Part of the problem is that economics tends to study large, diffuse phenomena through an abstract lens. Museums flourish when there’s something exciting to look at, whether it’s a Spitfire or the skeleton of a T-Rex. Good luck putting “recession” or “investment mania” into a glass display case. And so many economy-adjacent museums shy away from the central subject matter.

The Bank of England Museum, for example, is pleasant enough — spacious, elegant, free to enter — but its subject is really the Bank of England itself. There are exhibitions about the building’s architecture, the heroes and slave-trading villains who paced its corridors and, of course, coins and banknotes and a great big gold bar inside a Perspex box — you can reach in through a hole and try to pick it up. (Copenhagen’s KA-CHING! exhibit offers almost exactly the same Perspex-cased gold-bar-hefting experience.)

A new book, Making Economics Public, includes a chapter describing the Economy Museum of the Federal Reserve Bank of St Louis. The Economy Museum tries to discuss and demonstrate economic ideas beyond money. There’s an exhibit about choice and opportunity cost, an eight-player simulation of a trading pit, a game of barter. It sounds fun, even if the museum does also contain one of those accursed lift-the-gold-bar exhibits.

Could we do better? Perhaps. When I created my books and radio series Fifty Things That Made The Modern Economy, my aim was to show the hidden economic forces around us by refracting them through everyday inventions. Not all of them compare favourably with a T-Rex, alas. I’m not sure how one would put “the welfare state” in a museum. Perhaps a waxwork of William Beveridge would do?

Nor does the index fund lend itself to an exhibit, even if the idea was once praised by the great economist Paul Samuelson as an invention to stand alongside “the wheel, the alphabet, Gutenberg printing, and wine and cheese”.

But other objects are more promising. The V&A wisely acquired Thomas Thwaites’s “Toaster Project” — a physical record of his doomed attempts to build himself a working toaster, starting with the search for raw materials. It brilliantly illustrates, by counterexample, the decentralised genius required to build a mass-market product; perhaps my nascent Museum of the Economy could arrange a loan from the V&A.

If so, I’d also beg the Science Museum for their Moniac, an amazing hydraulic computer designed to simulate the British economy. I’d pair it with a brief description of the life of its inventor, Bill Phillips, who had more adventures than Indiana Jones.

Perhaps someone could be persuaded to supply a cuneiform tablet from Mesopotamia; thanks to the work of archaeologist Denise Schmandt-Besserat, we now believe those tablets to exemplify the simultaneous development of contracts, accounts, mathematics and writing itself, all in service of an increasingly complex urban economy.
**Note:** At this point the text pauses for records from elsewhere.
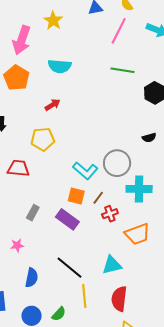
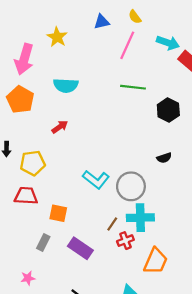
yellow pentagon: (43, 139) -> (33, 163), moved
cyan L-shape: (85, 171) -> (96, 180), moved
cyan cross: (139, 189) -> (140, 218), moved
orange square: (76, 196) -> (58, 213), moved
orange trapezoid: (137, 234) -> (156, 261), turned -44

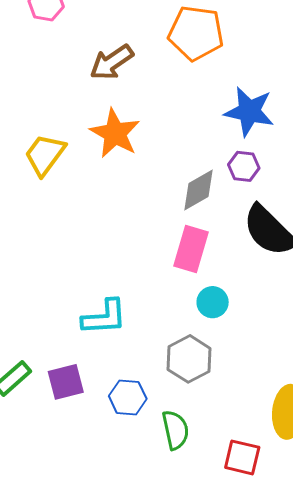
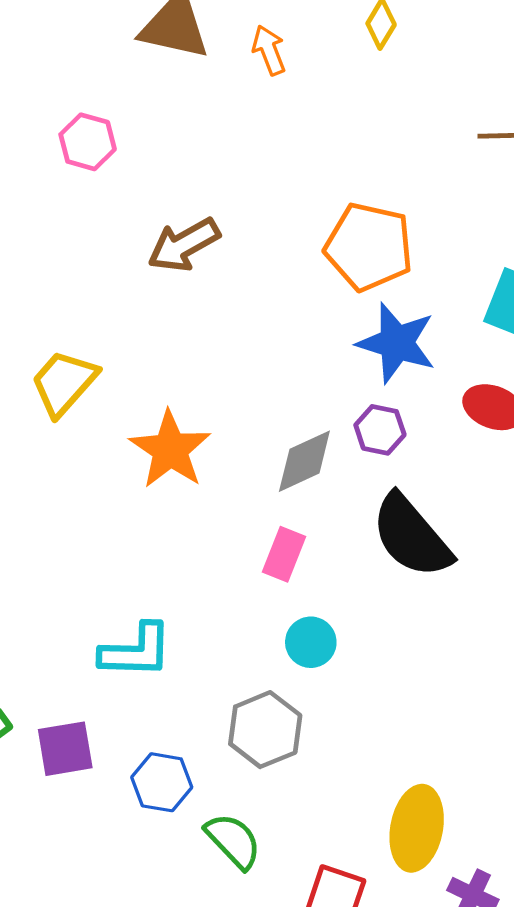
orange pentagon: (196, 33) -> (369, 247), moved
orange star: (115, 133) -> (170, 450), moved
pink rectangle: (191, 249) -> (284, 554), size x0.7
green semicircle: (175, 430) -> (233, 841), turned -36

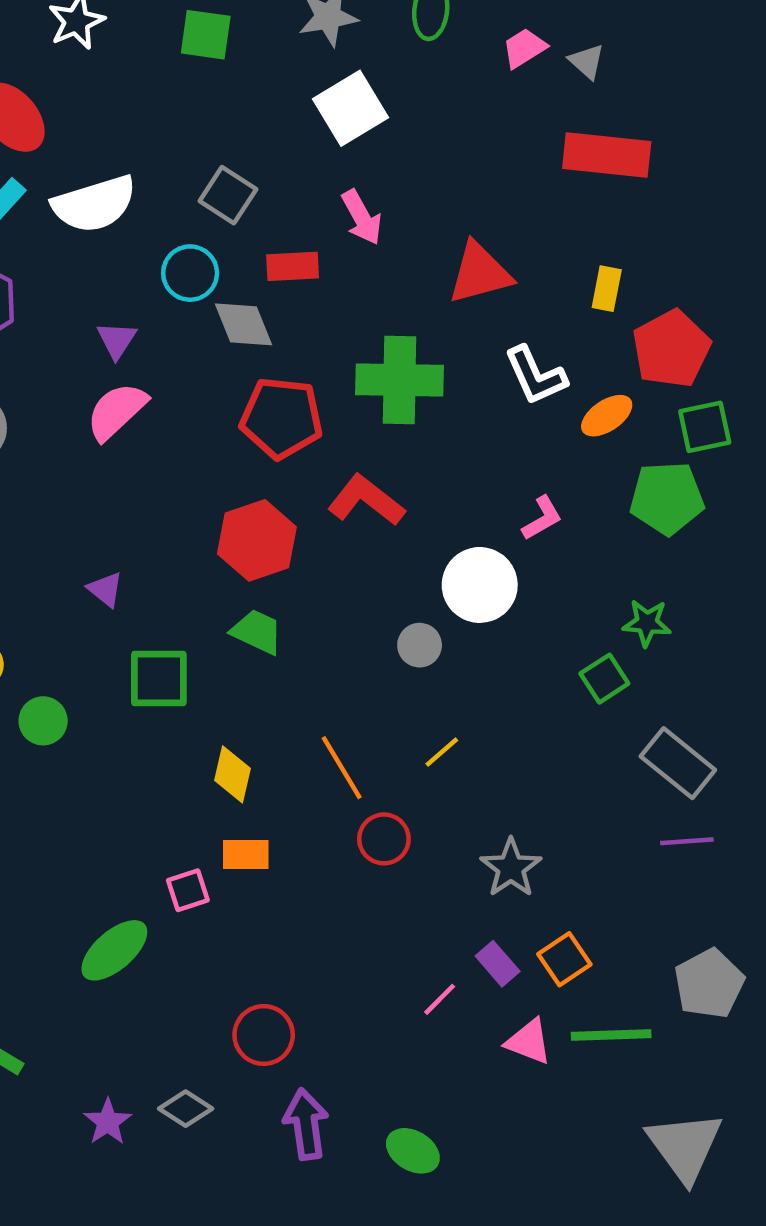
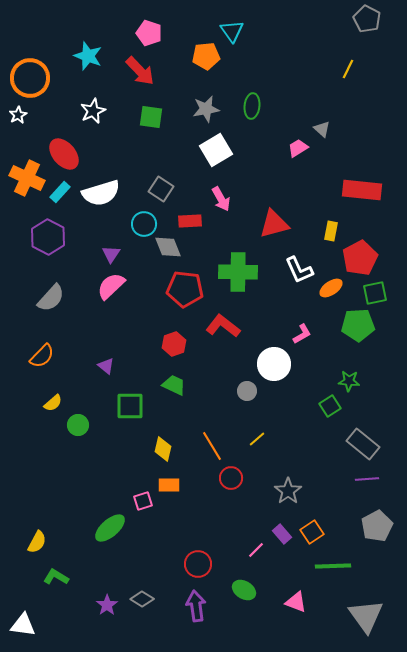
pink trapezoid: (524, 48) -> (298, 148), moved
red rectangle: (607, 155) -> (362, 190), moved
red hexagon: (257, 540) -> (174, 344), size x0.7
gray pentagon: (709, 984) -> (377, 526), moved
red circle: (264, 1035) -> (198, 564), moved
pink triangle: (529, 1042) -> (296, 602), moved
green ellipse: (413, 1151) -> (244, 590), moved

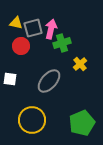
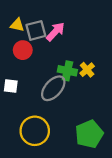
pink arrow: (51, 29) -> (55, 32), turned 30
green cross: (62, 43) -> (67, 71), moved, turned 30

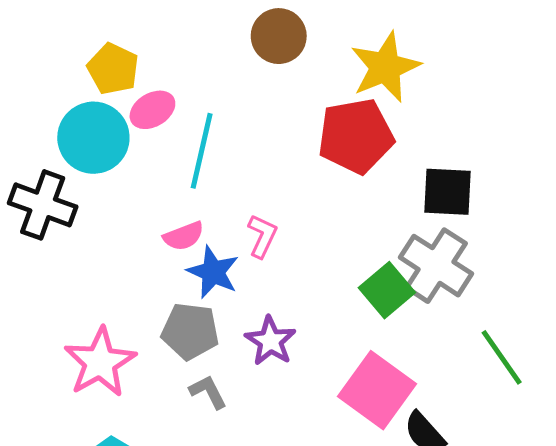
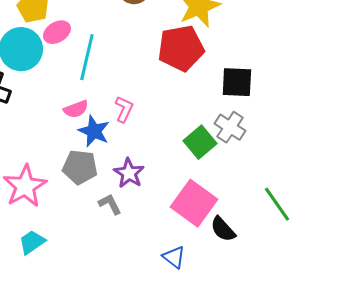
gray cross: (436, 266) -> (230, 127), size x0.7
green line: (502, 357) -> (277, 204), moved
gray L-shape: (208, 392) -> (110, 204), moved

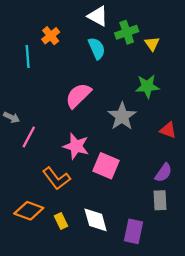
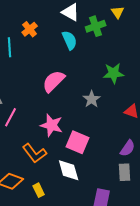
yellow triangle: (152, 44) -> (118, 12), moved
gray star: (122, 116) -> (92, 99), size x0.7
white diamond: (96, 220) -> (69, 170), moved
Scarcely cheaper would be a printer ink cartridge, the perfect introduction to ideas such as two-part pricing and switching costs.

A tulip could serve as a springboard for a discussion of financial manias, but a steam locomotive from York’s National Railway Museum might be more historically accurate. It is also one of the few exhibits that might beat even a T-Rex for the ability to inspire sheer awe.

To illustrate the evils of capitalism, perhaps a Bonsack machine — an invention to efficiently produce the deadliest product in human history, the cigarette. And on the more cheerful side, Norman Borlaug’s starvation-fighting dwarf wheat, and an interactive display showing how long a person has to work to afford an hour’s worth of good light, from the oil lamp (days) to the LED (seconds).

There’s more we could do, I am sure. So if you happen to have an empty exhibition space, friends in South Kensington and a million quid to burn, we should talk.